Babes!!
Recently, I heard Coach Brooke Snow talking about a situational event with one of her children.
The story she tells is one that any parent can tell on any day at most any time. Her children were fighting. She was wanting to tell them to "knock it off," "cut it out," "STOPPPP IT!!!" But she paused. She looked at her son and, instead of telling him to pull himself together, told him WHO HE WAS: smart, kind, capable of making the right choices.
Soon after hearing this, I had the opportunity to try this out for myself. My favorite nine year old was playing war with three of his big brothers. He was upset that one of them had a Nerf gun. The rest of them were just throwing nerf darts. He felt like this was super unfair. He began to pout and yell and even cried. I found him by himself in the front room. He was sitting on the floor, having what I like to call a "party for one." (I have these pretty often myself!)

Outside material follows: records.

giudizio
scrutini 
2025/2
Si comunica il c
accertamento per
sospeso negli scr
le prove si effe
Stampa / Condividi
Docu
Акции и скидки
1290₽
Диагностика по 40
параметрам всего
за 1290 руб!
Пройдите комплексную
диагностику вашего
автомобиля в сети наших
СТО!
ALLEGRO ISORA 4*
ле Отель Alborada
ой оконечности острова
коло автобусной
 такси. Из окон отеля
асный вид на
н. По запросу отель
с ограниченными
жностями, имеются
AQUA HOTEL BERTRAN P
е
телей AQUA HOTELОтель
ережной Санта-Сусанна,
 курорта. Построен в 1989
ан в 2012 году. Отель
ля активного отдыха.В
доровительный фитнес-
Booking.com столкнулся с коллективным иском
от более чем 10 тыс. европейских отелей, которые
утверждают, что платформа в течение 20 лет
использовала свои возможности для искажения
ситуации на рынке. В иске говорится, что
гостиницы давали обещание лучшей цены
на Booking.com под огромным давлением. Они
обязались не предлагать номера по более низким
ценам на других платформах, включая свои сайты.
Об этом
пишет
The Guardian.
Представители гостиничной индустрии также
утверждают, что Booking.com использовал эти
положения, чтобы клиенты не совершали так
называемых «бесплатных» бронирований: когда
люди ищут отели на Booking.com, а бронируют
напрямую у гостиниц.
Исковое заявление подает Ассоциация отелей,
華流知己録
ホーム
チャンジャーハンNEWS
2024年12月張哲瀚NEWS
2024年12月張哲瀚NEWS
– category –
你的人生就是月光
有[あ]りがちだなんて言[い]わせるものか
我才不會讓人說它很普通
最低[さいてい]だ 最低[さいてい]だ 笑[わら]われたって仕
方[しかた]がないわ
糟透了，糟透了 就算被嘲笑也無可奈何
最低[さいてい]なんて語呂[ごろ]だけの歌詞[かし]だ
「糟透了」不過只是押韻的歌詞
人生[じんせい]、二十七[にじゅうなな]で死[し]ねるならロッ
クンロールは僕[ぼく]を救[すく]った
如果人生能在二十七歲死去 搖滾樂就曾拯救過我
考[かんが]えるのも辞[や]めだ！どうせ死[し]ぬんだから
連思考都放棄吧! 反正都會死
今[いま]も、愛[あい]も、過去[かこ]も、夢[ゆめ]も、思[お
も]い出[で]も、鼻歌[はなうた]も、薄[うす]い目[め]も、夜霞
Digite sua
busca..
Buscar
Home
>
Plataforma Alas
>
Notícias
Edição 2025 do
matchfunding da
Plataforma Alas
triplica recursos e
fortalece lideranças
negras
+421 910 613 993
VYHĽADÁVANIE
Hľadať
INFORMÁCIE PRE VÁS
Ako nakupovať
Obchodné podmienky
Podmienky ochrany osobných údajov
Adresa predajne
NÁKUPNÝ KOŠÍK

I said, "Oh my gosh! I am SO proud of you! You knew that you needed a little break and you took it! You are smart! You GET to decide if you want to continue to play with Brothers or sit this one out! I know you'll do the right thing!" Then I walked away.
Within minutes, he had picked up his darts and continued to play... this time without pouting or whining or yelling or crying. I think he even won.
I noticed an immediate change in his demeaner. By telling him WHO he is, rather than what to do, he felt empowered! Bonus... I felt good, too! I didn't feel annoyed or irritated or like I needed to put my dang self in timeout!